Global efforts to thwart the drugs trade have failed and the time has come for a radical rethink, according to a group of Nobel prize-winning economists, a former US secretary of state, the deputy prime minister of Britain and others.

“It is time to end the ‘war on drugs’ and massively redirect resources towards effective evidence-based policies underpinned by rigorous economic analysis,” the group said in a foreword to a new academic report on global anti-drugs policies.

Citing mass drug-related incarceration in the US, corruption and violence in developing countries and an HIV epidemic in Russia, the group urged the UN to drop its “repressive, one-size-fits-all approach” to tackling drugs.

The UN is due to hold a drug policy summit in 2016. Debate on the merits of drugs liberalisation is already growing.

“(The UN) must now take the lead in advocating a new cooperative international framework based on the fundamental acceptance that different policies will work for different countries and regions,” the foreword said.

Signatories of the text included five Nobel prize-winning economists – among them Kenneth Arrow, Christopher Pissarides and Thomas Schelling – as well as former US secretary of state George Schultz, British deputy prime minister Nick Clegg and Javier Solana, a former EU foreign policy chief.

It accompanied a report on the impact of global anti-drug policies published by the London School of Economics yesterday.

Some countries in Latin America have begun to turn away from US-led attempts to stamp out drugs through prohibition.

Uruguay’s Parliament in December allowed the growing, sale and smoking of marijuana. Colombia’s President has called for a debate on alternatives to the war on drugs and Guatemala’s President has said his country could present a plan to legalise production of marijuana and opium poppies this year.
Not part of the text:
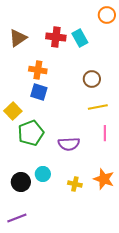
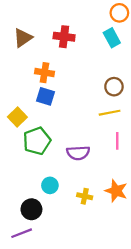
cyan rectangle: (80, 38) -> (112, 38), moved
brown circle: (92, 79) -> (114, 87), moved
black circle: (21, 182) -> (31, 209), moved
Voters in the US states of Colorado and Washington passed backed legalising the possession and use of recreational marijuana in 2012.

The LSE report listed ways that efforts to defeat the drugs trade have failed, including research that found that a crackdown on cocaine trafficking in Colombia might account for as much as 46 per cent of the increase in drug-related murders in Mexico as the trade shifted north.

It also cited estimates that drug offences were responsible for about 40 per cent of the nine million people incarcerated around the world.